The task: Print, in exact form, the lines below from the one containing "пропагандистов" through the one containing "Как достичь просветления", and omit all others.

Extracted records:
>>>

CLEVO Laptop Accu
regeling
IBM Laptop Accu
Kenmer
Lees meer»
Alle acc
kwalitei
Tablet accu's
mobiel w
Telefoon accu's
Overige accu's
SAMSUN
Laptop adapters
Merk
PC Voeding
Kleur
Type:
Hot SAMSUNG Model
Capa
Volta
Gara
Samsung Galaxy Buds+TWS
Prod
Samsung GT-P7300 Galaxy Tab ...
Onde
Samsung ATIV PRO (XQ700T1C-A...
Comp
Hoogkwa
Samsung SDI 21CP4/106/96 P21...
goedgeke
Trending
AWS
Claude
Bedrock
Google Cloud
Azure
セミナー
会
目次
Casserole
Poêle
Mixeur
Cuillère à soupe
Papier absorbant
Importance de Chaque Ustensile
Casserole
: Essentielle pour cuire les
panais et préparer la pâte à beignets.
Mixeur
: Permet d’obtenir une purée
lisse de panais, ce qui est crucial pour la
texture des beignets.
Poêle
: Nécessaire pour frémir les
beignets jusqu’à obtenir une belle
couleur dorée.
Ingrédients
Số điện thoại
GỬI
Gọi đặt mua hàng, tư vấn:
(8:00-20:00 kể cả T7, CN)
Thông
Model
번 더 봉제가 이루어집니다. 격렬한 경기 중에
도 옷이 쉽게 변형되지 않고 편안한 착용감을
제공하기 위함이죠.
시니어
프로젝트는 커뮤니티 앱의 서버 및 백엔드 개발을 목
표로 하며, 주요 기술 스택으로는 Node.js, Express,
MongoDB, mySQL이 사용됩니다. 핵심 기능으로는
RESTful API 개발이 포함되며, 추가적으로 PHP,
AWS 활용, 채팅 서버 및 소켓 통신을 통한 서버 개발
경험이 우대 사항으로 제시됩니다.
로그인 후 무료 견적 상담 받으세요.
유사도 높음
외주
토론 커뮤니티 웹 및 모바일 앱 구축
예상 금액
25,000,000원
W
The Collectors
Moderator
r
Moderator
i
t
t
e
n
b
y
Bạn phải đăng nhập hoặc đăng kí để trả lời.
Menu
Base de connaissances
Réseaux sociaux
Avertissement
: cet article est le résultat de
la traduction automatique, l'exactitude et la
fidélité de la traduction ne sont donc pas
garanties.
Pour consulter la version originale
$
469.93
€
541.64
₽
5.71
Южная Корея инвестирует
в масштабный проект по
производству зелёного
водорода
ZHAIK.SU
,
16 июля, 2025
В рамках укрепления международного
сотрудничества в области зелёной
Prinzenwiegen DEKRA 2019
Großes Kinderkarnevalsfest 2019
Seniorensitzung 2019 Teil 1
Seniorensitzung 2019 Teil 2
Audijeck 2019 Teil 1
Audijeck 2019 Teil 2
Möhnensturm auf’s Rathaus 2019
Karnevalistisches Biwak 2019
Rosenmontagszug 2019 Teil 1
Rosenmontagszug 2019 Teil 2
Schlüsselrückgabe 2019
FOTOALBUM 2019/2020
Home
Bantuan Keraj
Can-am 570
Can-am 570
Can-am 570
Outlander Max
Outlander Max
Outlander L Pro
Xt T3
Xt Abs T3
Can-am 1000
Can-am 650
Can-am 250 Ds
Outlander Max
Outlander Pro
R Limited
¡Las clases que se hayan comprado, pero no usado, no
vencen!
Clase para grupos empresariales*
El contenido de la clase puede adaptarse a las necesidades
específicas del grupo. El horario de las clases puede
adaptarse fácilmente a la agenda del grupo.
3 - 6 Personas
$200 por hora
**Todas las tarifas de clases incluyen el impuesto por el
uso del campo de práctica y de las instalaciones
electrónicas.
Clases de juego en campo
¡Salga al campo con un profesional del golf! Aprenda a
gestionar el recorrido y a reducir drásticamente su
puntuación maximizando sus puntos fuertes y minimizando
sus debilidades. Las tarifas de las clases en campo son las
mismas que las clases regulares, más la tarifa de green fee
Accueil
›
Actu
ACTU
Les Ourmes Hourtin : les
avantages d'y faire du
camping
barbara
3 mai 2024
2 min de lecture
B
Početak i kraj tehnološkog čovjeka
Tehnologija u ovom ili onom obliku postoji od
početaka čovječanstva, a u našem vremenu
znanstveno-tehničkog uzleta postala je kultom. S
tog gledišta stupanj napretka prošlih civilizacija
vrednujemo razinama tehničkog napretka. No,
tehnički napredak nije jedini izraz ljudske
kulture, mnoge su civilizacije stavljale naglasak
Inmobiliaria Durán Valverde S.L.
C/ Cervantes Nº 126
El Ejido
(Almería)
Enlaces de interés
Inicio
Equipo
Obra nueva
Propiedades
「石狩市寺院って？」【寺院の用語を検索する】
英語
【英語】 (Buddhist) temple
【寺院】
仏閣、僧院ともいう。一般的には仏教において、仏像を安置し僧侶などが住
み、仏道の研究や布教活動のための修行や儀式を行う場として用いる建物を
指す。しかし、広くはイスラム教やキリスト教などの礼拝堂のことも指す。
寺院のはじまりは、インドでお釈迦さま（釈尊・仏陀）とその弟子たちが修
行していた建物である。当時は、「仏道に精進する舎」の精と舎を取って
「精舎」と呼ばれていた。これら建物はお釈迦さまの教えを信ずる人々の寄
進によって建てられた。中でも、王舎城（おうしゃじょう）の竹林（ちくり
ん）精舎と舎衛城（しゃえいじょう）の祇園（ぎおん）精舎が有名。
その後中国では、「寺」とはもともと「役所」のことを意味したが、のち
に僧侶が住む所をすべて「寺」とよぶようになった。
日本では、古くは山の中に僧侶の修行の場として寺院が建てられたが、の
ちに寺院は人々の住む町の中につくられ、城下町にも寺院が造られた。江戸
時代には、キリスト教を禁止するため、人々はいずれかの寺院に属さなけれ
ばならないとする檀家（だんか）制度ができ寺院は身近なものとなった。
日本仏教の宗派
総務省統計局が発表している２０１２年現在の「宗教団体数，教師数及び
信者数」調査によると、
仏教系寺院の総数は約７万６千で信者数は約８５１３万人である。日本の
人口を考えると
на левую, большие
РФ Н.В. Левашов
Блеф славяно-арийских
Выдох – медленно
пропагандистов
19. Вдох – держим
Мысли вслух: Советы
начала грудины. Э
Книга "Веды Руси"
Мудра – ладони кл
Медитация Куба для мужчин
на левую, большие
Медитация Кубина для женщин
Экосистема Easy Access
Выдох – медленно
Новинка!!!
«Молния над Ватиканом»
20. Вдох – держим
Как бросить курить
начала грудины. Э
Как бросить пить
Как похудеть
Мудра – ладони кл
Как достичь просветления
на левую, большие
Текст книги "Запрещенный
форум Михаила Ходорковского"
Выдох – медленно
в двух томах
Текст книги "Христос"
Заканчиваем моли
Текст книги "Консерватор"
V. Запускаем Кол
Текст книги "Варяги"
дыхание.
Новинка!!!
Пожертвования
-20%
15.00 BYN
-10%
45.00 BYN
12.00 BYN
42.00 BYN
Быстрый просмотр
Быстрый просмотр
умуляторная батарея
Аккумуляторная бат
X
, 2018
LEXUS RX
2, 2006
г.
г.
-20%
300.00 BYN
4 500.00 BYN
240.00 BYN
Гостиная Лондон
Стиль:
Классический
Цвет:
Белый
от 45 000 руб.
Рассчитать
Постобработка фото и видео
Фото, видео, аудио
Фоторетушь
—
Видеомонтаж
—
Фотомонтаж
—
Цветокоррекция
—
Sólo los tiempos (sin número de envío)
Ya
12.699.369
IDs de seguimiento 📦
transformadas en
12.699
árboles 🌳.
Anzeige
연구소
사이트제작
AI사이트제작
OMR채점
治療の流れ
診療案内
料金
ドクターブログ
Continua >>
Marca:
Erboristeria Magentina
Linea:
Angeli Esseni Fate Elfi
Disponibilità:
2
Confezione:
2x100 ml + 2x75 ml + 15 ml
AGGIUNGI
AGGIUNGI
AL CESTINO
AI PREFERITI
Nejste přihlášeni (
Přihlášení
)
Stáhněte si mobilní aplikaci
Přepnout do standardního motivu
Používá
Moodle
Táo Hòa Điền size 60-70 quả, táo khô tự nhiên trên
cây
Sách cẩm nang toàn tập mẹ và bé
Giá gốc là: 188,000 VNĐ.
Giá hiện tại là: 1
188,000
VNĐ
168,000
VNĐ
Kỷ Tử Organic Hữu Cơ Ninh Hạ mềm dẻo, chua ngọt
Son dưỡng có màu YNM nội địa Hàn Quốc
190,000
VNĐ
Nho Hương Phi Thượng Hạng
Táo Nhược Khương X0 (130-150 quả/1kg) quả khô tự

<<<

Answer for this exercise:
пропагандистов
19. Вдох – держим
Мысли вслух: Советы
начала грудины. Э
Книга "Веды Руси"
Мудра – ладони кл
Медитация Куба для мужчин
на левую, большие
Медитация Кубина для женщин
Экосистема Easy Access
Выдох – медленно
Новинка!!!
«Молния над Ватиканом»
20. Вдох – держим
Как бросить курить
начала грудины. Э
Как бросить пить
Как похудеть
Мудра – ладони кл
Как достичь просветления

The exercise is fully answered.